Segment Open

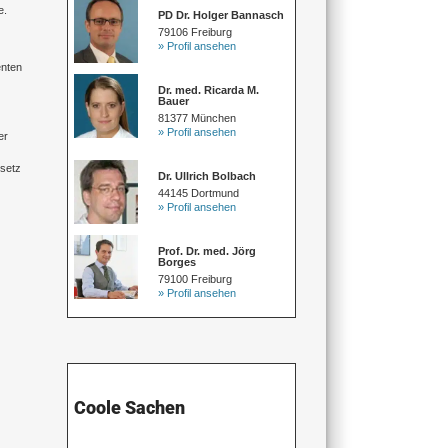
e.
PD Dr. Holger Bannasch
79106 Freiburg
» Profil ansehen
enten
Dr. med. Ricarda M.
Bauer
81377 München
» Profil ansehen
er
esetz
Dr. Ullrich Bolbach
44145 Dortmund
» Profil ansehen
Prof. Dr. med. Jörg
Borges
79100 Freiburg
» Profil ansehen
Coole Sachen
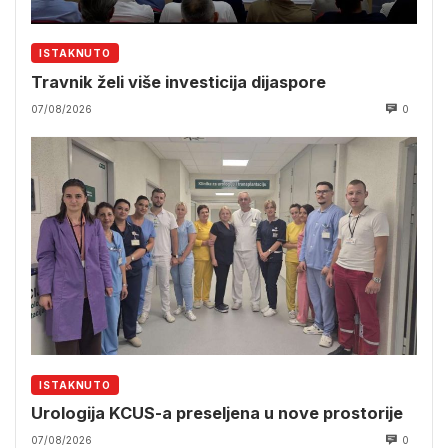
ISTAKNUTO
Travnik želi više investicija dijaspore
07/08/2026
0
ISTAKNUTO
Urologija KCUS-a preseljena u nove prostorije
07/08/2026
0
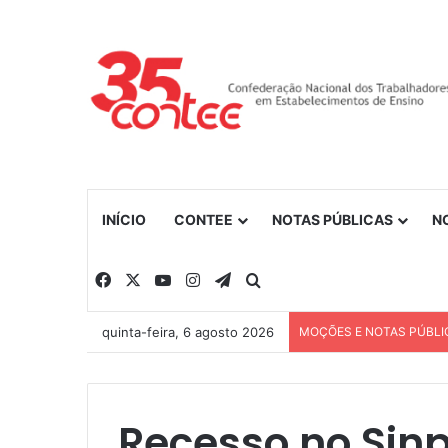
INÍCIO
CONTEE
NOTAS PÚBLICAS
N
Facebook
X
YouTube
Instagram
Telegram
Procurar por
quinta-feira, 6 agosto 2026
MOÇÕES E NOTAS PÚBLI
Recesso no Sin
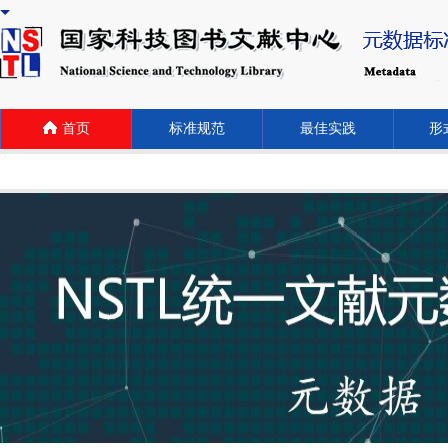
首页
标准规范
最佳实践
形式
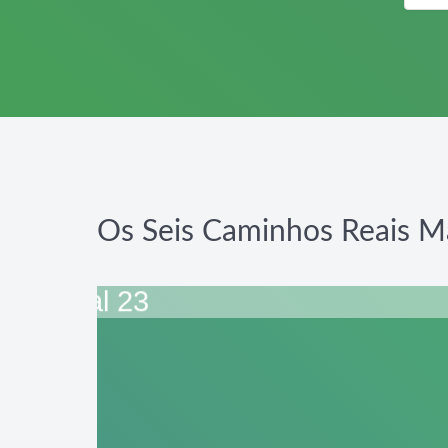
Os Seis Caminhos Reais M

Segment Closed

Problem details → Return a copy of each line in the records above that has "NOTAS" in it.

Result of this task →
NOTAS PÚBLICAS
MOÇÕES E NOTAS PÚBLI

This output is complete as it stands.